--- Material provided Enclosed Below ---

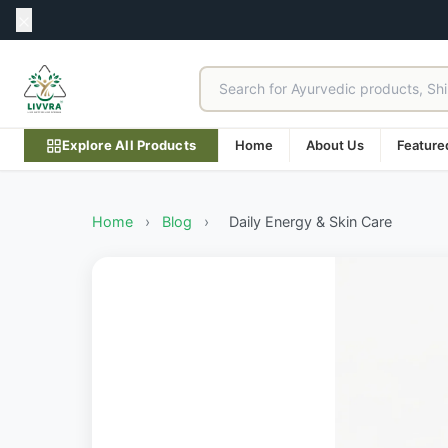
Explore All Products
Home
About Us
Feature
Home
›
Blog
›
Daily Energy & Skin Care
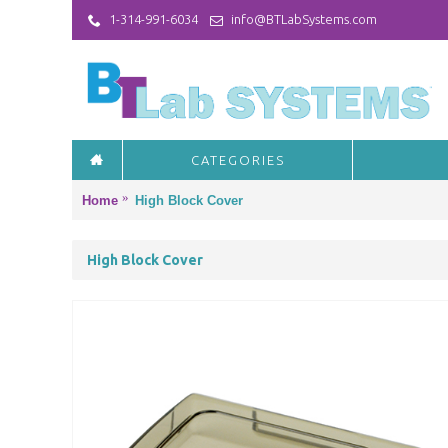
1-314-991-6034
info@BTLabSystems.com
CATEGORIES
Home
High Block Cover
High Block Cover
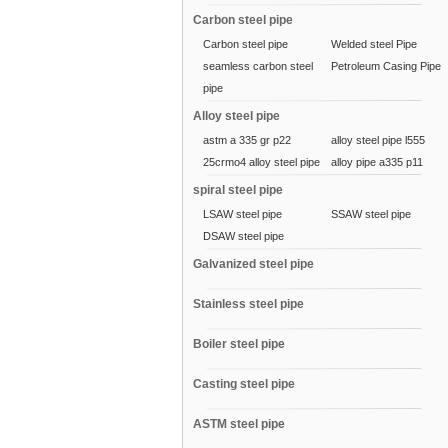
Carbon steel pipe
Carbon steel pipe
Welded steel Pipe
seamless carbon steel
Petroleum Casing Pipe
pipe
Alloy steel pipe
astm a 335 gr p22
alloy steel pipe l555
25crmo4 alloy steel pipe
alloy pipe a335 p11
spiral steel pipe
LSAW steel pipe
SSAW steel pipe
DSAW steel pipe
Galvanized steel pipe
Stainless steel pipe
Boiler steel pipe
Casting steel pipe
ASTM steel pipe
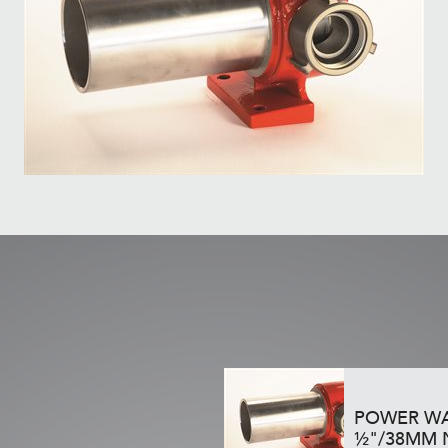
POWER WA
½"/38MM 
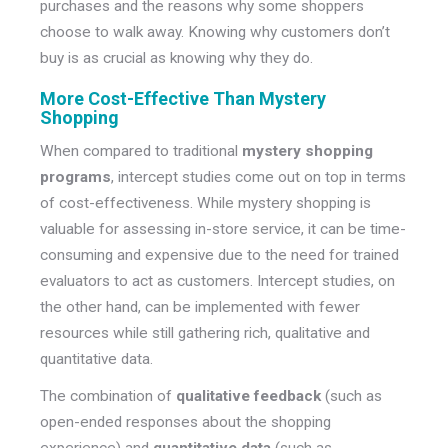
purchases and the reasons why some shoppers
choose to walk away. Knowing why customers don’t
buy is as crucial as knowing why they do.
More Cost-Effective Than Mystery
Shopping
When compared to traditional
mystery shopping
programs
, intercept studies come out on top in terms
of cost-effectiveness. While mystery shopping is
valuable for assessing in-store service, it can be time-
consuming and expensive due to the need for trained
evaluators to act as customers. Intercept studies, on
the other hand, can be implemented with fewer
resources while still gathering rich, qualitative and
quantitative data.
The combination of
qualitative feedback
(such as
open-ended responses about the shopping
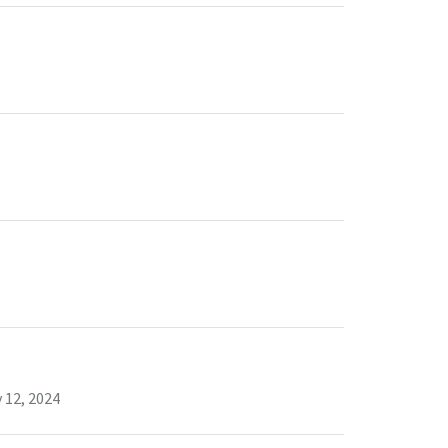
 12, 2024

--- End of Enclosed Material provided ---

What this calls for is a word-for-word copy of the listing above, pictures excluded.

Explore All Products
Home
About Us
Feature
Home
›
Blog
›
Daily Energy & Skin Care
1-314-991-6034
info@BTLabSystems.com
CATEGORIES
Home
High Block Cover
High Block Cover
Carbon steel pipe
Carbon steel pipe
Welded steel Pipe
seamless carbon steel
Petroleum Casing Pipe
pipe
Alloy steel pipe
astm a 335 gr p22
alloy steel pipe l555
25crmo4 alloy steel pipe
alloy pipe a335 p11
spiral steel pipe
LSAW steel pipe
SSAW steel pipe
DSAW steel pipe
Galvanized steel pipe
Stainless steel pipe
Boiler steel pipe
Casting steel pipe
ASTM steel pipe
POWER WA
½"/38MM 
purchases and the reasons why some shoppers
choose to walk away. Knowing why customers don’t
buy is as crucial as knowing why they do.
More Cost-Effective Than Mystery
Shopping
When compared to traditional
mystery shopping
programs
, intercept studies come out on top in terms
of cost-effectiveness. While mystery shopping is
valuable for assessing in-store service, it can be time-
consuming and expensive due to the need for trained
evaluators to act as customers. Intercept studies, on
the other hand, can be implemented with fewer
resources while still gathering rich, qualitative and
quantitative data.
The combination of
qualitative feedback
(such as
open-ended responses about the shopping
 12, 2024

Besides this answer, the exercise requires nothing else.